As principais sociedades de cardiologia do mundo reorganizaram a forma de definir e classificar o infarto do miocárdio. A 5ª Definição Universal, publicada nesta sexta-feira (28), aposenta a antiga divisão em tipos 1, 2, 3, 4 e 5 e passa a agrupar os casos pela origem do problema.
O documento foi elaborado em conjunto pela Sociedade Europeia de Cardiologia (ESC), pelo American College of Cardiology (ACC), pela American Heart Association (AHA) e pela World Heart Federation (WHF). Participaram especialistas de 12 países e cinco continentes.
Os casos agora são distribuídos em três grandes grupos. O infarto primário nasce em uma alteração aguda da própria artéria coronária. O secundário aparece quando outra doença desequilibra a relação entre o oxigênio que chega ao coração e o que ele precisa. O relacionado a procedimento surge como complicação de uma intervenção cardíaca.
A nova definição mantém a troponina como marcador central, mas deixa claro que ela não fecha o diagnóstico sozinha. Para falar em infarto, é preciso encontrar critérios de isquemia. A troponina é uma proteína do músculo cardíaco que escapa para o sangue quando as células se lesionam. Seus níveis também sobem em miocardite, sepse, insuficiência cardíaca aguda, embolia pulmonar, AVC, crises epilépticas e até exercício intenso.
O médico deve avaliar sintomas compatíveis, alterações no eletrocardiograma e exames de imagem. O consenso reconhece que nenhum critério isolado dá conta de todos os casos.
A diretriz reforça o uso de limites de troponina específicos para homens e mulheres. O percentil 99 costuma ser mais baixo entre mulheres. Aplicar um único ponto de corte pode levar a subdiagnóstico feminino. Adotar valores por sexo, segundo o documento, reduz esse viés e o risco de deixar lesões cardíacas passarem despercebidas.
A antiga classificação juntava situações muito diferentes.
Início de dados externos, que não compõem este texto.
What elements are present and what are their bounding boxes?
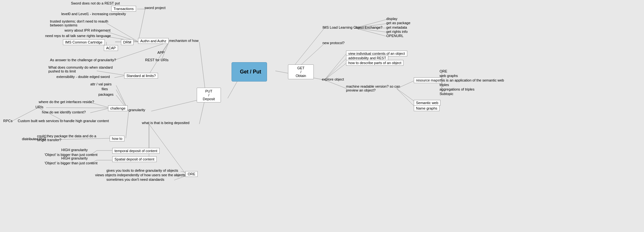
- level0-level1: level0 and Level1 - increasing complexit…: [61, 12, 126, 16]
- new-protocol: new protocol?: [322, 41, 345, 45]
- openurl-node: OPENURL: [386, 34, 403, 38]
- get-as-package: get as package: [386, 21, 411, 25]
- trusted-systems: trusted systems; don't need to reauthbet…: [50, 19, 108, 27]
- svg-line-3: [199, 42, 205, 90]
- svg-line-51: [324, 58, 347, 80]
- put-deposit-node[interactable]: PUT/Deposit: [197, 88, 221, 102]
- files-node: files: [102, 87, 108, 91]
- machine-readable: machine readable version? so canpreview …: [346, 84, 400, 92]
- ore-right: ORE: [440, 69, 447, 73]
- sword-project: sword project: [144, 6, 165, 10]
- semantic-web-app: this is an application of the semantic w…: [440, 78, 504, 82]
- svg-line-6: [139, 9, 145, 40]
- how-describe: how to describe parts of an object: [346, 60, 403, 66]
- transactions: Transactions: [111, 6, 136, 12]
- sword-no-rest: Sword does not do a REST put: [71, 1, 120, 5]
- spatial-deposit: Spatial deposit of content: [112, 156, 157, 162]
- ims-common-cartridge: IMS Common Cartridge: [63, 39, 105, 45]
- svg-line-25: [46, 108, 110, 108]
- how-to-node: how to: [110, 136, 124, 141]
- web-graphs: web graphs: [440, 74, 458, 78]
- attr-val: attr / val pairs: [90, 82, 112, 86]
- gives-tools: gives you tools to define granularity of…: [106, 169, 178, 172]
- subtopic-node: Subtopic: [440, 92, 453, 96]
- center-node[interactable]: Get / Put: [232, 62, 267, 82]
- granularity-node: granularity: [129, 108, 145, 112]
- mindmap: Get / Put PUT/Deposit GET/Obtain mechani…: [0, 0, 644, 232]
- ims-load: IMS Load Learning Object Exchange?: [322, 25, 382, 29]
- display-node: display: [386, 17, 397, 21]
- svg-line-26: [90, 108, 110, 113]
- high-gran-1: HIGH granularity: [61, 148, 88, 152]
- packages-node: packages: [98, 92, 114, 96]
- svg-line-50: [324, 53, 347, 80]
- what-deposited: what is that is being deposited: [142, 121, 189, 125]
- get-metadata: get metadata: [386, 25, 407, 29]
- authn-authz: Authn and Authz: [138, 38, 169, 44]
- get-rights-info: get rights info: [386, 30, 408, 34]
- svg-line-53: [324, 80, 347, 89]
- temporal-deposit: temporal deposit of content: [112, 148, 160, 154]
- triples-node: triples: [440, 83, 449, 87]
- how-identify: how do we identify content?: [42, 110, 86, 114]
- answer-granularity: As answer to the challenge of granularit…: [50, 58, 116, 62]
- object-bigger-2: 'Object' is bigger than just content: [45, 161, 97, 165]
- standard-limits: Standard at limits?: [124, 73, 158, 79]
- drm-node: DRM: [121, 39, 134, 45]
- app-node: APP: [157, 51, 164, 54]
- svg-line-42: [291, 28, 324, 69]
- what-community: What does community do when standardpush…: [48, 65, 113, 73]
- need-reps: need reps to all talk same rights langua…: [45, 34, 111, 38]
- svg-line-29: [126, 111, 129, 138]
- explore-object: explore object: [322, 77, 344, 81]
- could-package: could they package the data and do asing…: [37, 134, 96, 142]
- resource-maps: resource maps: [414, 77, 442, 83]
- semantic-web: Semantic web: [414, 100, 441, 106]
- mechanism-how: mechanism of how: [169, 39, 199, 43]
- get-obtain-node[interactable]: GET/Obtain: [288, 64, 314, 79]
- views-objects: views objects independently of how users…: [95, 173, 185, 177]
- acap-node: ACAP: [104, 45, 118, 51]
- ore-left: ORE: [185, 171, 198, 177]
- sometimes-node: sometimes you don't need standards: [106, 178, 164, 181]
- where-interfaces: where do the get interfaces reside?: [39, 100, 94, 104]
- high-gran-2: HIGH granularity: [61, 156, 88, 160]
- aggregations-node: aggregations of triples: [440, 87, 474, 91]
- challenge-node: challenge: [108, 105, 128, 111]
- rpcs-node: RPCs: [3, 119, 13, 123]
- rest-uris: REST for URIs: [145, 58, 169, 62]
- custom-built: Custom built web services to handle high…: [18, 119, 109, 123]
- name-graphs: Name graphs: [414, 105, 440, 111]
- extensibility: extensibility - double edged sword: [56, 75, 110, 79]
- worry-ipr: worry about IPR infringement: [64, 28, 110, 32]
- uris-node: URIs: [35, 105, 43, 109]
O tipo 2, por exemplo, abrigava tanto problemas agudos da coronária quanto quadros em que outra doença reduzia o oxigênio disponível.
Para o cirurgião cardiovascular Ricardo Kazunori, da BP – A Beneficência Portuguesa de São Paulo, amarrar a classificação à origem do infarto é o avanço mais direto da revisão.
A mudança deve influenciar o diagnóstico, o registro hospitalar e as estatísticas de mortalidade. Também deve orientar estudos clínicos e políticas de saúde. A nova classificação será incorporada gradualmente por hospitais e sociedades médicas. A CID-11 terá códigos específicos para os novos grupos.